** WHAT THE TASK ASKS **
Count every line in the data below where "оборудование" occurs, then state that number and nothing more.

□ □ □ □ □

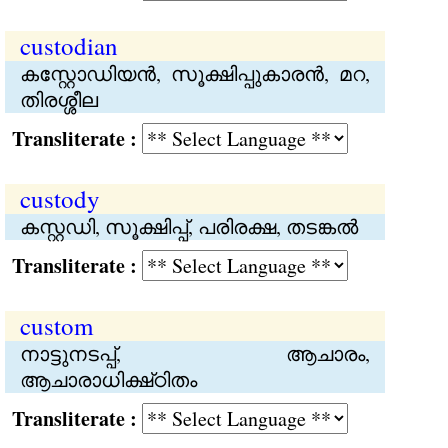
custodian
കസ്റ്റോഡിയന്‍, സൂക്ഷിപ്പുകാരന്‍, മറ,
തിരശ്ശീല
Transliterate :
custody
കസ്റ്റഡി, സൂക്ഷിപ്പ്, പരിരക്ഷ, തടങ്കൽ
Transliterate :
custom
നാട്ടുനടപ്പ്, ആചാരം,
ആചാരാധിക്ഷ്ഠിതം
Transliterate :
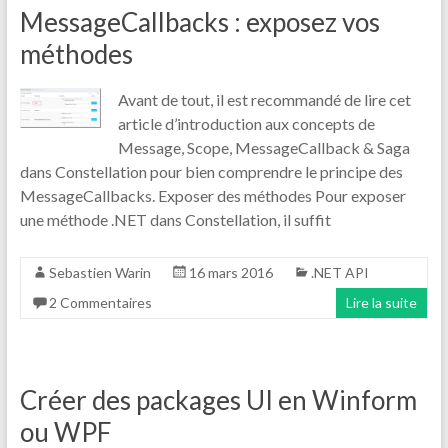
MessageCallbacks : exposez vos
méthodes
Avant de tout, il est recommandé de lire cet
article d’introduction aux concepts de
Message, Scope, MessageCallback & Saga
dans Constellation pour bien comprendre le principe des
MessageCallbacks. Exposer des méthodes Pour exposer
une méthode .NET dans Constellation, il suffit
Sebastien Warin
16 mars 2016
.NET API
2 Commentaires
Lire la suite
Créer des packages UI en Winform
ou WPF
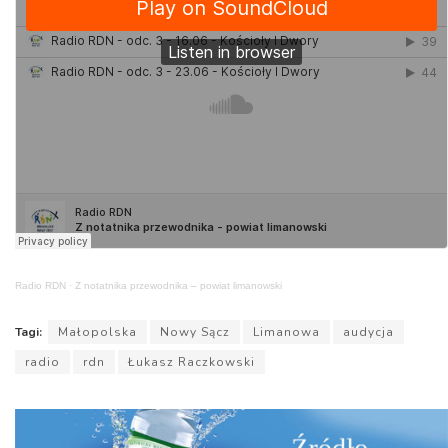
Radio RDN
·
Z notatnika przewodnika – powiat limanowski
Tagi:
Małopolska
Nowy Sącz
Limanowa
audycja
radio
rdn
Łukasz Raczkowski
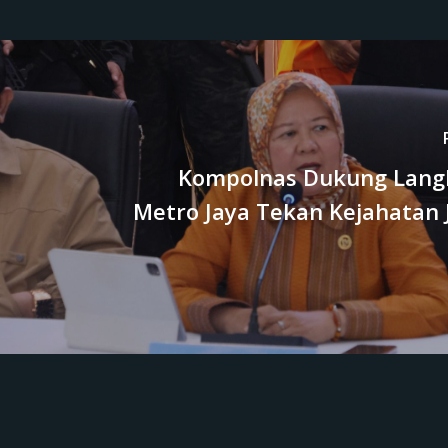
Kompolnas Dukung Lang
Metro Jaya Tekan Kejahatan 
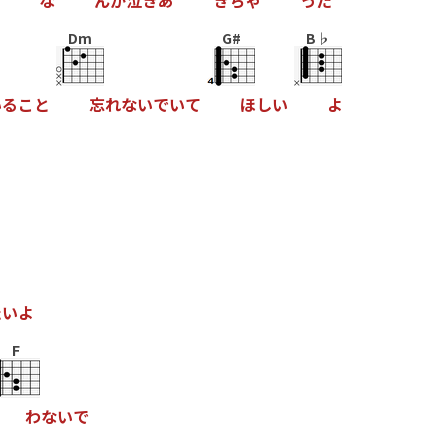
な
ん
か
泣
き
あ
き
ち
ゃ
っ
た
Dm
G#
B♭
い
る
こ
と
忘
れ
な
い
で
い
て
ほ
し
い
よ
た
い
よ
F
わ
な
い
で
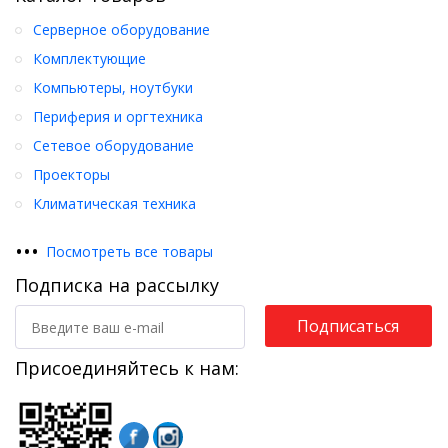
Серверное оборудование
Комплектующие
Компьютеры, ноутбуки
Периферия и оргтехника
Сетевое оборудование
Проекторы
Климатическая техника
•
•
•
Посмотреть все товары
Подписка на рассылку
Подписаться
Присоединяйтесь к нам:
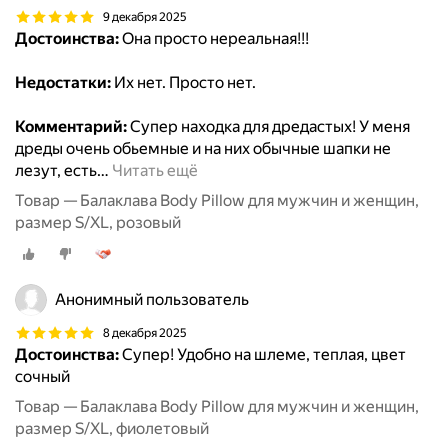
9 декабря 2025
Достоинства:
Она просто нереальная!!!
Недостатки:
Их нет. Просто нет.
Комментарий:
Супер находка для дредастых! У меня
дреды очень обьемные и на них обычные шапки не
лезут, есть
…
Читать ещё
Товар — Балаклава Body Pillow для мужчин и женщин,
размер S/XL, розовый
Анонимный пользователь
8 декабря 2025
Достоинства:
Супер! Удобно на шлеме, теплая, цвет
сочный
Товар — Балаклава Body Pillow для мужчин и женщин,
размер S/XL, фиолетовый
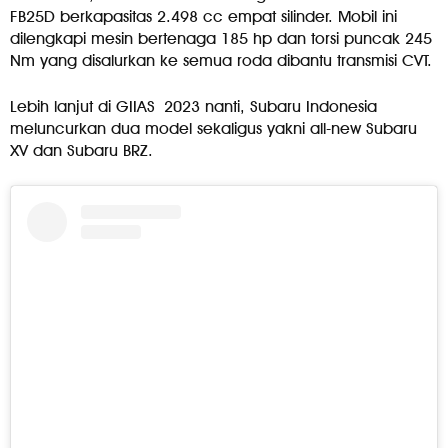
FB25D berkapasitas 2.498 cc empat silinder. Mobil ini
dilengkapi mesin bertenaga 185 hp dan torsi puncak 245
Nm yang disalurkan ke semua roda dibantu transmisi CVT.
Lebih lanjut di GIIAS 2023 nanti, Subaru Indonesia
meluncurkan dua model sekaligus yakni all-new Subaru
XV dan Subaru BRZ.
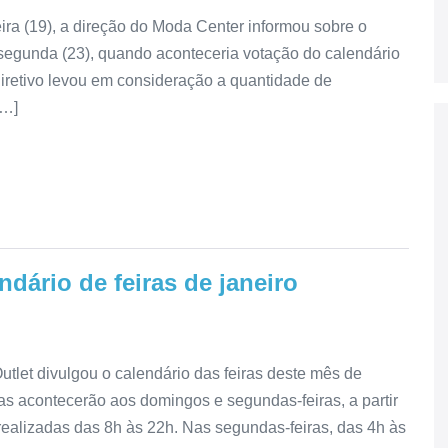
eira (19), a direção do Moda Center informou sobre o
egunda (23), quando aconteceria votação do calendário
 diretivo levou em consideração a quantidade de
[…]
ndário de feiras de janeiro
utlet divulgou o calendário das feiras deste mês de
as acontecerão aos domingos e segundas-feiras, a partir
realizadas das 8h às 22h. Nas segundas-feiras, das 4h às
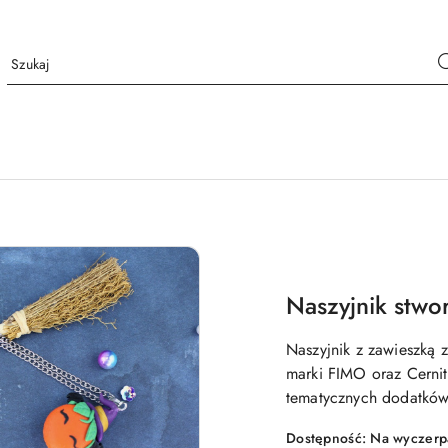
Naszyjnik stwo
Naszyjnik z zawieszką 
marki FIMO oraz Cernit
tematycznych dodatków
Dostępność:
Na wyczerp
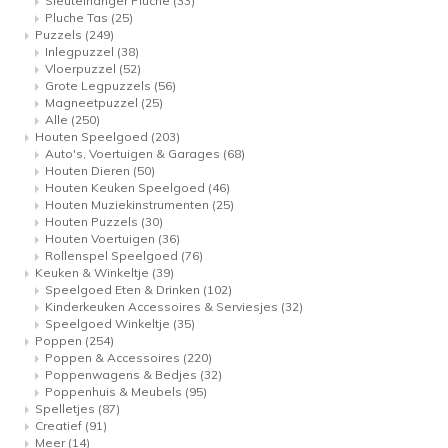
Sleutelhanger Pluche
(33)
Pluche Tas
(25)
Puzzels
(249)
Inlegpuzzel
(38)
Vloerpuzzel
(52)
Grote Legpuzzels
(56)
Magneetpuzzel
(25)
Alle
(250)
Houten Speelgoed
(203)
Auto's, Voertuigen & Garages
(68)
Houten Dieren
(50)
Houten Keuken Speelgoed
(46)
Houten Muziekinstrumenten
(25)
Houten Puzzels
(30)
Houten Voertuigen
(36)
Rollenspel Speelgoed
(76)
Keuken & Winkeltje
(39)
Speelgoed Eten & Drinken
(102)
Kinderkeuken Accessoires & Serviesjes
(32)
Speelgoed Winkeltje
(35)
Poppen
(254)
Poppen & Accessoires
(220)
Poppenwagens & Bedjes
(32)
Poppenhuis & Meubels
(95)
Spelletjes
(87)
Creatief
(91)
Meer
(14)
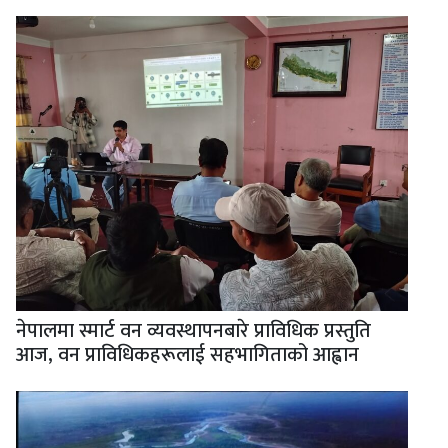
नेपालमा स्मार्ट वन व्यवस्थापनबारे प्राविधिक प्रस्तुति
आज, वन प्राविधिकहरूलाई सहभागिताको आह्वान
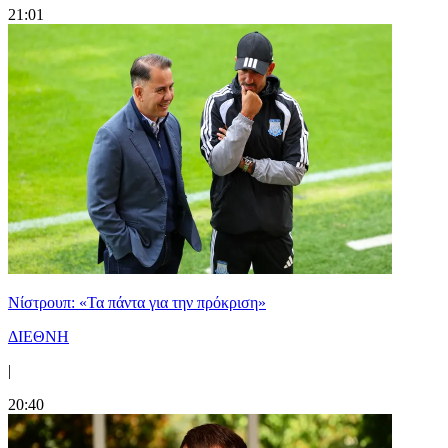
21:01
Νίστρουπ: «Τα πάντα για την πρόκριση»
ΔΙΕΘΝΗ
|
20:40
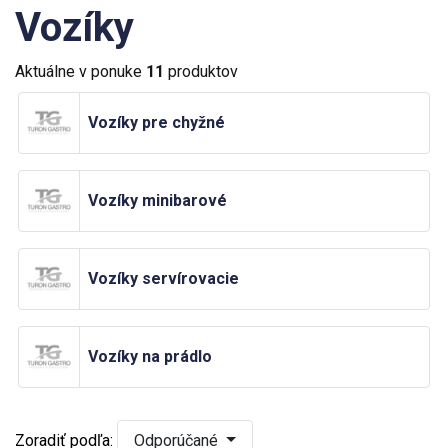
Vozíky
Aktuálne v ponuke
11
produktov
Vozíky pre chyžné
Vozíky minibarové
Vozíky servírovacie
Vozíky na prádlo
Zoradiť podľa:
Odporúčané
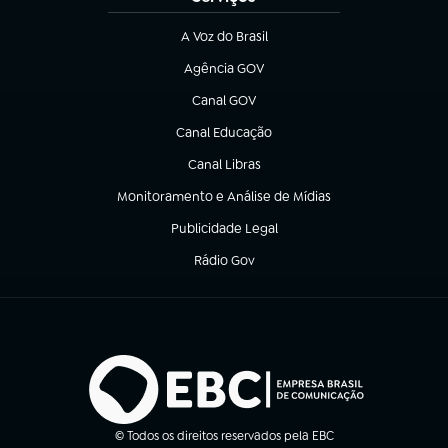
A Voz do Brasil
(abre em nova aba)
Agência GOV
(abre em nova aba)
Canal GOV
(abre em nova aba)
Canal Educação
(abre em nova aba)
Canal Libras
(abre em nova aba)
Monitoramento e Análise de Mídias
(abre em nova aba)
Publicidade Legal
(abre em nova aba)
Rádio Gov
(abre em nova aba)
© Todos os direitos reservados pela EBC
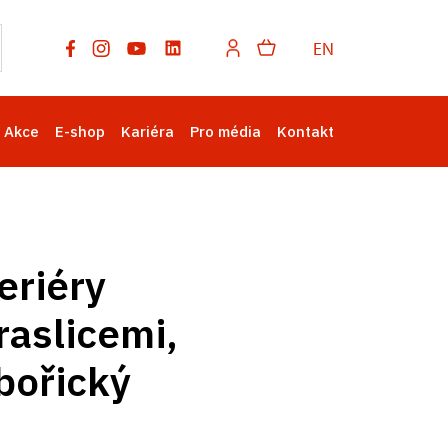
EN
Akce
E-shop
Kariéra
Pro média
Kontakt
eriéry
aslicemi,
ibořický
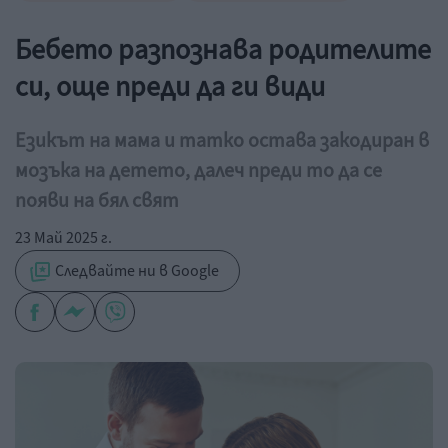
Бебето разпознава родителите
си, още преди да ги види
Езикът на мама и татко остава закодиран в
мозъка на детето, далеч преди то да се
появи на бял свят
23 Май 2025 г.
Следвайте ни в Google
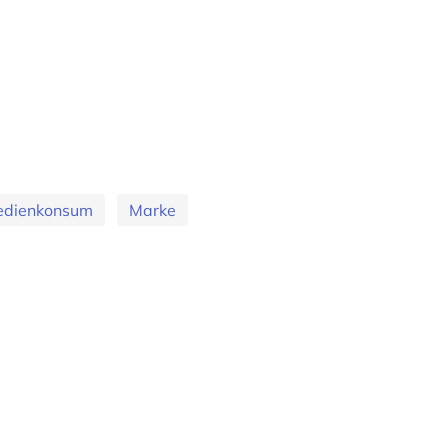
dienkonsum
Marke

□ □ □ □ □

** THE COMPLETED TASK **
2